### What you will do
Every record that follows should be written out word for word; the pictures stay out.

Transcribed page contents:

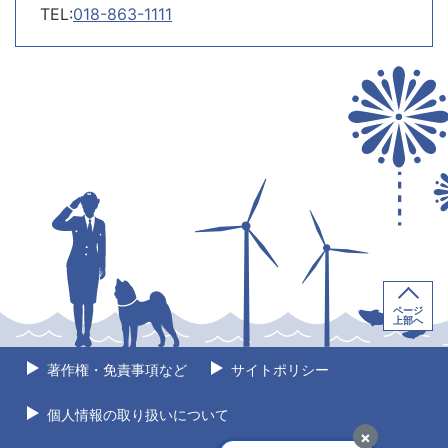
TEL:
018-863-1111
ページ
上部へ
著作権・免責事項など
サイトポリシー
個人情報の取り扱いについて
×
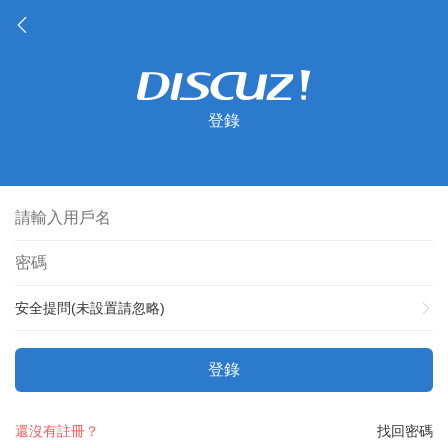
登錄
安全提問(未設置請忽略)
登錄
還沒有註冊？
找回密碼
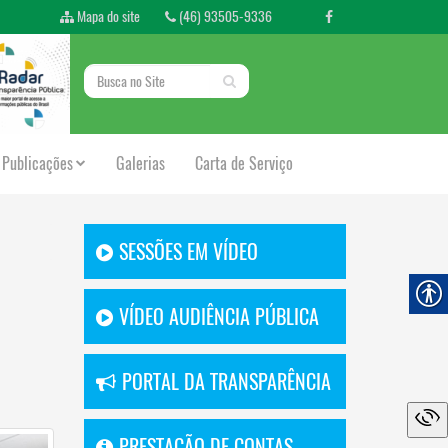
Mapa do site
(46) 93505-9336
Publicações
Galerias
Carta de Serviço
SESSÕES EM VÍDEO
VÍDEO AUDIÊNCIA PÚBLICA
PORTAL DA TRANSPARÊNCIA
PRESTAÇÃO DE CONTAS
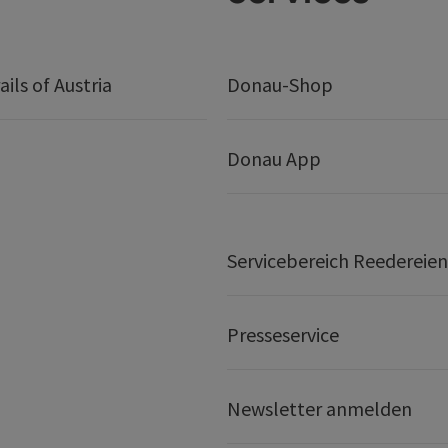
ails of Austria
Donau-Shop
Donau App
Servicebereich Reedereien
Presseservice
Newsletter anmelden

### Written response
TEL:
018-863-1111
ページ
上部へ
著作権・免責事項など
サイトポリシー
個人情報の取り扱いについて
×
登錄
安全提問(未設置請忽略)
登錄
還沒有註冊？
找回密碼
Mapa do site
(46) 93505-9336
Publicações
Galerias
Carta de Serviço
SESSÕES EM VÍDEO
VÍDEO AUDIÊNCIA PÚBLICA
PORTAL DA TRANSPARÊNCIA
PRESTAÇÃO DE CONTAS
ails of Austria
Donau-Shop
Donau App
Servicebereich Reedereien
Presseservice
Newsletter anmelden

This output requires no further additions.